Range to output from the entries below: the line containing "benefits of diversity. Respecting" through the line containing "Features a black". Set it down exactly, ends included, nothing else.

> [Transcribed page contents]
=-=-=-=-=
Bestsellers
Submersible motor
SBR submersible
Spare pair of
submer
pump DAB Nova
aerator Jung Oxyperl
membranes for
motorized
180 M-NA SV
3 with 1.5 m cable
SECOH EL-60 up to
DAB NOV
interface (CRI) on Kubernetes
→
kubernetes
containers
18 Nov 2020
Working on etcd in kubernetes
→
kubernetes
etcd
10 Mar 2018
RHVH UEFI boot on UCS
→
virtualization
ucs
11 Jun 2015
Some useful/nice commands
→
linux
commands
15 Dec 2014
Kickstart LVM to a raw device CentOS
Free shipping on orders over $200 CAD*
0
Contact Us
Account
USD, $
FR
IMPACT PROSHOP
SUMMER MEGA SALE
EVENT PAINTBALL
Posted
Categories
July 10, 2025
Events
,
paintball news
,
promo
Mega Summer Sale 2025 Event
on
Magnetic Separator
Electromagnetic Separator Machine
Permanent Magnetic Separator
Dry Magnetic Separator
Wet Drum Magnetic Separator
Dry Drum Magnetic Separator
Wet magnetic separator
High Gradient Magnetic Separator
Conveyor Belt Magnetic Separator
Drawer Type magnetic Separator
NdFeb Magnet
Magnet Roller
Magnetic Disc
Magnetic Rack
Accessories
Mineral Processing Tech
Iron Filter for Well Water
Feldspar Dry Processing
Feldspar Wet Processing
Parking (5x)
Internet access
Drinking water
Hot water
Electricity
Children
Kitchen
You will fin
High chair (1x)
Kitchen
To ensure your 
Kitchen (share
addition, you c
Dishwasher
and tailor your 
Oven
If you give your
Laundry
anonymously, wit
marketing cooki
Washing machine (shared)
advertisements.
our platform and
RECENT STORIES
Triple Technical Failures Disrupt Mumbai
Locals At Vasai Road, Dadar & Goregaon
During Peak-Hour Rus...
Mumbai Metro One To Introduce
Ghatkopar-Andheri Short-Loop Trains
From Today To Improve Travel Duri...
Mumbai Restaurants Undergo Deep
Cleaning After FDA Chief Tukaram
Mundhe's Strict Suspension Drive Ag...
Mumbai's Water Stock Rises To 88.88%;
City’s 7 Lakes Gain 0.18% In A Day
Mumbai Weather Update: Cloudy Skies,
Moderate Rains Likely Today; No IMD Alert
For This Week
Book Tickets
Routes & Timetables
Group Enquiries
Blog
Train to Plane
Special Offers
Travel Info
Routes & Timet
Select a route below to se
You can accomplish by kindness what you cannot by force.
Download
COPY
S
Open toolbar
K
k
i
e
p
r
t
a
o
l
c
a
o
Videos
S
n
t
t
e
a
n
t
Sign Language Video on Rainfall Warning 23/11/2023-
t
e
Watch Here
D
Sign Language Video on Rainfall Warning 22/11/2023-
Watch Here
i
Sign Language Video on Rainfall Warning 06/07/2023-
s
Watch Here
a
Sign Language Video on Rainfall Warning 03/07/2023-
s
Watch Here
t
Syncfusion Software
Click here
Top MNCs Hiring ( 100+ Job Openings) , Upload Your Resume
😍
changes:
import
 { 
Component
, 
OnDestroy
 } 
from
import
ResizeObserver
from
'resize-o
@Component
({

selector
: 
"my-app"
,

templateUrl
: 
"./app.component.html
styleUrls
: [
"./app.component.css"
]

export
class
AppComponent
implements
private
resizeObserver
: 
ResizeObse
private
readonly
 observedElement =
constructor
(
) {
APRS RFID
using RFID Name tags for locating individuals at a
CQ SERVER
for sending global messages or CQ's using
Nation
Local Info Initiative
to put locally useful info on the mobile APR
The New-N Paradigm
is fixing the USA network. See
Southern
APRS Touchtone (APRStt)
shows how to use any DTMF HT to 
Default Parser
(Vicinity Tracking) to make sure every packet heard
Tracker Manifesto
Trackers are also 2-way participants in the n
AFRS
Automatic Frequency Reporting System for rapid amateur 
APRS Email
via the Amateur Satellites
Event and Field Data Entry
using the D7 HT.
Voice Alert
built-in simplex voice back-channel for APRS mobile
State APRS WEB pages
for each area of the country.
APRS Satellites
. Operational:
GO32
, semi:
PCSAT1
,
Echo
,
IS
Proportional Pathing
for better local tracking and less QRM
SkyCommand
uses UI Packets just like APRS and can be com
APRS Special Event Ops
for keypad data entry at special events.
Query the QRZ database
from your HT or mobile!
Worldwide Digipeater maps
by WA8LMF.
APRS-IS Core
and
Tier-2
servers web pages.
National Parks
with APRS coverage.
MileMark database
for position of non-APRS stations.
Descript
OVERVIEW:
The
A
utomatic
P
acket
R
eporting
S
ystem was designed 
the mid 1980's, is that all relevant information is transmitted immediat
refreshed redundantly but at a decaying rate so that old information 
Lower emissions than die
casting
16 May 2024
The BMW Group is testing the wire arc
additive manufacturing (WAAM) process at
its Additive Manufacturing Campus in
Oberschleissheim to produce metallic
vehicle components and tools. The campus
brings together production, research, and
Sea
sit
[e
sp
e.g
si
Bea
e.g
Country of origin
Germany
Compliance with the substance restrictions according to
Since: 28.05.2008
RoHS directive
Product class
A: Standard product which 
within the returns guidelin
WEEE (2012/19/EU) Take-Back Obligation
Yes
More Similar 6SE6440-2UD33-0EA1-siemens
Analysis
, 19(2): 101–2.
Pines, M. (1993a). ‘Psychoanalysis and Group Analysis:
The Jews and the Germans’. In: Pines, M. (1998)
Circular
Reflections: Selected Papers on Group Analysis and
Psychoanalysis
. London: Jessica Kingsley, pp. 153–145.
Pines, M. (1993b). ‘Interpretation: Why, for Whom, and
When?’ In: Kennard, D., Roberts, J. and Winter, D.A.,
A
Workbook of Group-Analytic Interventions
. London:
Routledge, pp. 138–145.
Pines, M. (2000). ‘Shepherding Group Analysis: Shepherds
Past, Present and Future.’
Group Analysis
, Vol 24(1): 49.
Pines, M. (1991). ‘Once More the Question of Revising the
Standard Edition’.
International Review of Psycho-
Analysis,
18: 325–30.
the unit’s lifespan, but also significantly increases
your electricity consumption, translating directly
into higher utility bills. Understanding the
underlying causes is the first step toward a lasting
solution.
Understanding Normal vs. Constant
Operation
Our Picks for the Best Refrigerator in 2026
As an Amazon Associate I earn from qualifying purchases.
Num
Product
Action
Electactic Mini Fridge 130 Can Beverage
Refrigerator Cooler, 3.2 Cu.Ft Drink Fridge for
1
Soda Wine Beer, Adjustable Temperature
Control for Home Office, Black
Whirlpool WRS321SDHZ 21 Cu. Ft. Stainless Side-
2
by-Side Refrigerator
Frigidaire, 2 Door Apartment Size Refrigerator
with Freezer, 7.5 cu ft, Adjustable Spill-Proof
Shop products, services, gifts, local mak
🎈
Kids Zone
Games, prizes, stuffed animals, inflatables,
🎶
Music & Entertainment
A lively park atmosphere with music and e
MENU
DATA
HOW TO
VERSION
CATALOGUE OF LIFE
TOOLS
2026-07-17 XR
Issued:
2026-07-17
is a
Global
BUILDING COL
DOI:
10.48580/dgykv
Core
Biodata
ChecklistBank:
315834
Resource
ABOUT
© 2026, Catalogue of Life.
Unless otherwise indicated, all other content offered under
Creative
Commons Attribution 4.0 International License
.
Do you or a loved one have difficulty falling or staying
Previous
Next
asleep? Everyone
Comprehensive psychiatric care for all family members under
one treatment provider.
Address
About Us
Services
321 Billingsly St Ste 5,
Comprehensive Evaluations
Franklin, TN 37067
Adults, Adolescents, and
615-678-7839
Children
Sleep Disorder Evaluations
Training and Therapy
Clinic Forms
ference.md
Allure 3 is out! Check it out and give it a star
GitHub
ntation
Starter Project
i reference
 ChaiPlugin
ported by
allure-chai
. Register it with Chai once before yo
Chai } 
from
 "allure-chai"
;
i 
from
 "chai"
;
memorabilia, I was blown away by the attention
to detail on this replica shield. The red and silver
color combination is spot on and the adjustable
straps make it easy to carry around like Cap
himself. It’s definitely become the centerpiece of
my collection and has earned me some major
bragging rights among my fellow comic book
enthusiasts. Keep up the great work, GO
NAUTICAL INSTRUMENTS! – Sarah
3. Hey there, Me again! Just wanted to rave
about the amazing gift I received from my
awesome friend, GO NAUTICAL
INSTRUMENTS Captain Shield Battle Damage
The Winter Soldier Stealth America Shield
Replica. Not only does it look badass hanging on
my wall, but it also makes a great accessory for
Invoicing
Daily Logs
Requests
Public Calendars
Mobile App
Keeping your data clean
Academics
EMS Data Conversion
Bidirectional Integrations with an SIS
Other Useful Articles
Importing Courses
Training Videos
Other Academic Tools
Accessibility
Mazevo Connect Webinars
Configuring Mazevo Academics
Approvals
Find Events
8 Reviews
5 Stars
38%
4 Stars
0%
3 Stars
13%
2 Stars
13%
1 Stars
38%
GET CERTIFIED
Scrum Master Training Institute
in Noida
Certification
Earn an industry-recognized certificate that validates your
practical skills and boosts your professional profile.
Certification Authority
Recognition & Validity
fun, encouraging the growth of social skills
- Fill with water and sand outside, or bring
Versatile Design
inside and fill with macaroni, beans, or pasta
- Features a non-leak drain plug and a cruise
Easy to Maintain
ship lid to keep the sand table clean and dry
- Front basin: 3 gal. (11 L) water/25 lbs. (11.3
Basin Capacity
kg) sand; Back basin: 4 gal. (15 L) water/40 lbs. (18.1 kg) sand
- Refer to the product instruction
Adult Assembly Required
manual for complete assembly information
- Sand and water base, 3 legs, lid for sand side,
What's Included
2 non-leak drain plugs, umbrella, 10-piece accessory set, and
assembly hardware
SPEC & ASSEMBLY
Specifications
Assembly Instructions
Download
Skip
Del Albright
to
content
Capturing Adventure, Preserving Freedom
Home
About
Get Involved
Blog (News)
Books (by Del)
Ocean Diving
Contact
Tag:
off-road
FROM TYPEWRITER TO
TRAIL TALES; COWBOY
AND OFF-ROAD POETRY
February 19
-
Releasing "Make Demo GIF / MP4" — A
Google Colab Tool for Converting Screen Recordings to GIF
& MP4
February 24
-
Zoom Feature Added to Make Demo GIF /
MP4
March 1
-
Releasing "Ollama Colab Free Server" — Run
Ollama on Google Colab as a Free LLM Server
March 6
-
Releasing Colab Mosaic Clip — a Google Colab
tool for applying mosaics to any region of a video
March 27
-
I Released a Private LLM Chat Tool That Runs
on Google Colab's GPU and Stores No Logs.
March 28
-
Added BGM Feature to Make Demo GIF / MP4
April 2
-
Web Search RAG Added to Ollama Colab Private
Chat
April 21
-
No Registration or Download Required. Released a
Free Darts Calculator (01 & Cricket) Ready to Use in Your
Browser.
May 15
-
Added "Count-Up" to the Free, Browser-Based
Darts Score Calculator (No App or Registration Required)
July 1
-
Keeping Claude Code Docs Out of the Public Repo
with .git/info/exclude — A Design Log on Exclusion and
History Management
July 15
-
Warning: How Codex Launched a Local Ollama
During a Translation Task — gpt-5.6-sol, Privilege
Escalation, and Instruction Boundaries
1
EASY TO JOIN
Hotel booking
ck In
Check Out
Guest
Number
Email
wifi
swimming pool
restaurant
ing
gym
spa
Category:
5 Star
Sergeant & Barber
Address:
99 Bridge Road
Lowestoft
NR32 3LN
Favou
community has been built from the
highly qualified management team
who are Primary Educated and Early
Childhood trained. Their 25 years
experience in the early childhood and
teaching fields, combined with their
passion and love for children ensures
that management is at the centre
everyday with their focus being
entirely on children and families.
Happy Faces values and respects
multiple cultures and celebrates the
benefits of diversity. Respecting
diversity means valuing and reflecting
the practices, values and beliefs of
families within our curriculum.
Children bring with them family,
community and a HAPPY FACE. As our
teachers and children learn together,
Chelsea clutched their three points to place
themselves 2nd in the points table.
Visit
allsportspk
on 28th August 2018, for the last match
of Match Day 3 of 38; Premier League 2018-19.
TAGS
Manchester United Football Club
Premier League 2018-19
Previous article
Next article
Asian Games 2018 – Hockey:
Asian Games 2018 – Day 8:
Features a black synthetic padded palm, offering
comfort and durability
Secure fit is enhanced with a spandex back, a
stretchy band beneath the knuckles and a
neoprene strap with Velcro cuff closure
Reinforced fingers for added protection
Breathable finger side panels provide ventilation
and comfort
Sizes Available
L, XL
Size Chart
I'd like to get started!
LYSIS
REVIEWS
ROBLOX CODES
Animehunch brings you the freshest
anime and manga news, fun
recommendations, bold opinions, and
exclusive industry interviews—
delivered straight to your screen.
=-=-=-=-=
> [TASK ANSWER]
benefits of diversity. Respecting
diversity means valuing and reflecting
the practices, values and beliefs of
families within our curriculum.
Children bring with them family,
community and a HAPPY FACE. As our
teachers and children learn together,
Chelsea clutched their three points to place
themselves 2nd in the points table.
Visit
allsportspk
on 28th August 2018, for the last match
of Match Day 3 of 38; Premier League 2018-19.
TAGS
Manchester United Football Club
Premier League 2018-19
Previous article
Next article
Asian Games 2018 – Hockey:
Asian Games 2018 – Day 8:
Features a black synthetic padded palm, offering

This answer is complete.